Vampira ergueu as mãos em gesto que indicava que não interferiria e olhou para Gambit. Havia um sorrisinho de agrado nos lábios dele, embora sua postura relaxada não mostrasse inclinação a aceitar o convite. Estranhamente, ele se virou para ela à guisa de quem não gostava da ideia de deixá-la sozinha.

"Sabe jogar pôquer, chère?" fez a pergunta soar como um desafio.

Ela notou que ele jogaria caso ela topasse. Levantou-se em um movimento rápido e ofereceu a mão enluvada para que ele apertasse. "Só se você estiver preparado para perder, Cajun."


Era perto das quatro da manhã quando eles caminhavam de volta para a casa. Vampira estava corada e rindo à toa. Sentia-se viva e animada, com os pensamentos longe de preocupações. Havia até mesmo se esquecido do seu propósito ali. Caminhava inconsistentemente, como uma criança que pulava por sobre os riscos na calçada. Vestia o casaco de Gambit pendurado nos ombros; ia até os seus calcanhares. Gambit, por sua vez, havia perdido alguns dos trejeitos, como se até então estivesse interpretando um personagem, e apenas agora fosse ele mesmo.
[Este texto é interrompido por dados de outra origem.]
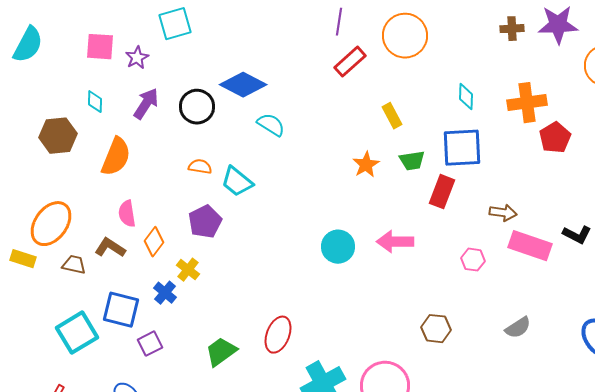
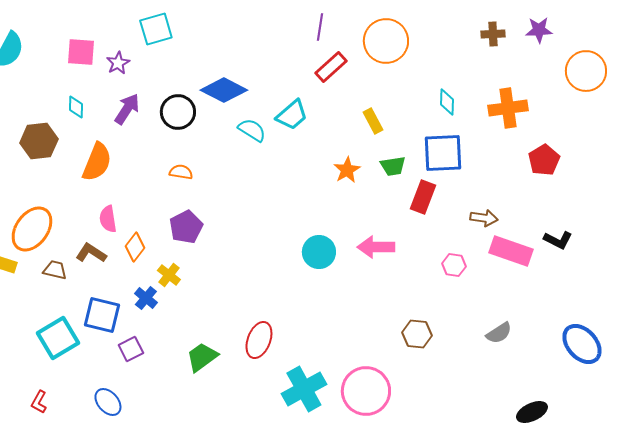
purple star: (558, 25) -> (539, 30), size x0.7
red pentagon: (555, 138) -> (544, 160), moved
cyan trapezoid: (237, 182) -> (292, 115), moved, turned -80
"Ninguém esperava por essa" ele comentou, sorrindo com satisfação. Vampira havia vencido majestosamente. Ganhara até mesmo dele, que era o melhor jogador na mesa. Não imaginou que ela blefasse tão bem, muito menos depois das tentativas fracassadas de tentar recrutá-lo. "Eles falaram sério quando disseram que teria revanche. Aliás, acho que agora eles me odeiam por ter colocado você no jogo" seu tom mostrava um ar de brincadeira e ela parecia satisfeita.

"Não está com frio?" ela perguntou ao vê-lo encolher os ombros com as mãos nos bolsos dianteiros da calça jeans. Ele fez que não com a cabeça. Ela deixou estar, pois estavam a poucas quadras da casa. Mal haviam dado dois passos para fora do bar quando ele deitou o casaco sobre os ombros dela.

"Posso levar a gente voando pra lá bem rápido" ela sugeriu.

"Gosto de caminhar, chérie."

"Melhor mesmo manter os pés no chão depois de ter perdido tão feio pra mim."

Ele simulou expressão de indignação enquanto ela gargalhava, insolente e convencida. Inesperadamente ele a puxou pela cintura, passando os braços por baixo do casaco. "Pois eu vou querer uma revanche apenas entre nós dois" murmurou perto dos lábios dela.

Ela pôs as mãos entre o peito e os ombros dele, com os braços dobrados sendo a única barreira que os separava. Parou de gargalhar e sentiu os olhos murcharem. Achou o calor do corpo dele inebriante, sentiu a garganta secar e tentou umedecer os lábios em vão. O pomo-de-adão dele se moveu quando ele também engoliu em seco. Aproximou os lábios mais ainda dos dela até se lembrar do que aconteceria se os tocasse. Foi como uma facada quando a soltou.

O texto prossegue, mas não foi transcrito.